Algebra Questions

Introduction:

Algebra is a field of mathematics that aids in the representation of problems and circumstances into mathematical expressions. To produce a coherent mathematical expression, it uses variables like x, y, and z, as well as addition, subtraction, multiplication, and division. Trigonometry, calculus, and coordinate geometry are all fields of mathematics that use algebra. In algebra, 2x + 4 = 8 is a simple example of an expression.

Algebra is concerned with symbols, which are connected through operators. It is more than a mathematical idea; it is a skill that we all utilize without even realizing it in our daily lives. Solving equations and finding the solution is less crucial than understanding algebra as a concept.

It is more vital to understand algebra as a concept than it is to solve problems and find the correct solution.

Now we are going to solve a few problems related to algebra in which we will utilize various algebraic functions, identities and formulas for simplification and finding unknown quantities.

Example 1: A tourist bus travels at a constant speed for 480 miles. It would have taken 3 hours longer to traverse the distance if the speed had been 8 miles per hour slower. Determine the tourist bus’s speed.

Solution  – Let the speed of a tourist’s bus be x miles per hour.

Total distance to be covered = 480 miles

Time taken with speed x km per hour = 480/x hrs

Now, the speed has been reduced by 8 miles per hour.

Therefore, the new speed be (x-8) miles per hour.
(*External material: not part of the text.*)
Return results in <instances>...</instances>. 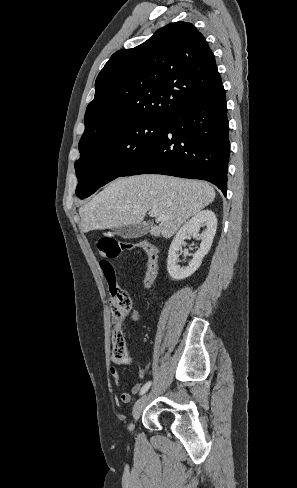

Time taken with speed (x-8) miles per hour = 480/(x-8) hrs

According to the question, we have

480/(x-8) – 480/x = 3

Taking lcm of the denominators; i.e, x and (x-8) we get

480x – 480(x-8) = 3x(x-8)

480x – 480x + 3840 = 3x2 – 24x

3x2 – 24x -3840=0

x2 – 8x – 1280=0

x2 – 40x + 32x – 1280=0

x(x-40) + 32(x-40) =0

(x-40) (x+32) =0

x-40 = 0

x= 40

Therefore, the required value of x is 40 miles per hour.

Example 2: Give algebraic expressions for the following situations:

(I) 8 multiplied by 4x

(ii) multiplying 9 by 3a

(iii) R is reduced by 2.

(iv) 7 times the value of O

Solution –

(I) 8 x 4x = 32x

 (II) 9 x 3a = 27a

(III) R-2

(IV) 7 x O = 7O

Example 3:  Three numbers add up to 131. The second of the three numbers is seven times as large as the first. The third number is a fraction of a dozen less than the first. What is the best equation to employ to solve the problem?

Solution – Let the first required number be x

 the second number be y

the third number be z

As per the question sum of the 3 numbers is given to be 131

 we get,

x+y+z=131 …(1)

Also, we get that the second number is 7 more than twice the first.

Therefore

y=7+2x…(2)

again from the question we have that the z is 12 less than the x.

Thus,

z=x−12⋯(3)

Replacing in (1) we get

x+2x+7+x−12=131.

So the required equation is

4x−5=131.

For x we get

4x=136

x=136/4

x=34.

Putting in (2) and (3) we get

y=2(34) +7=75.

z=34−12=22.

Example 4: Solve the equation and find the value of x: 

3x + 25 = 31

Solution – 3x + 25 = 31

           3x = 31 – 25 

           3x = 6

           x = 6/3

          x = 2

hence, the required value of x is 2.

Conclusion:

Algebra began with arithmetic-style computations, with letters standing in for numbers. This allows for proof of qualities that are true regardless of the numbers used. In the quadratic equation,

 for example, ax2 + bx + c=0

The quadratic formula can be used to obtain the values of the unknown quantity x that satisfy the equation fast and easily. The quadratic formula can be used to quickly and easily identify the values of the unknown quantity x that satisfy the equation. a,b,c can be any numbers (except 0), and the quadratic formula can be used to quickly and easily determine the values of the unknown quantity x that fulfil the equation. To put it another way, you’re looking for all of the solutions to the problem.

Solving equations, such as the quadratic equation above, has traditionally and now been the first step in learning algebra. Then, more general questions like “does an equation have a solution?” are investigated. “What can be said about the nature of the answers?” and “How many solutions does an equation have?” As a result of these explorations, algebra was expanded to encompass non-numerical objects such as permutations, vectors, matrices, and polynomials. The structural properties of these non-numerical objects were eventually formalised into algebraic structures like as groups, rings, and fields.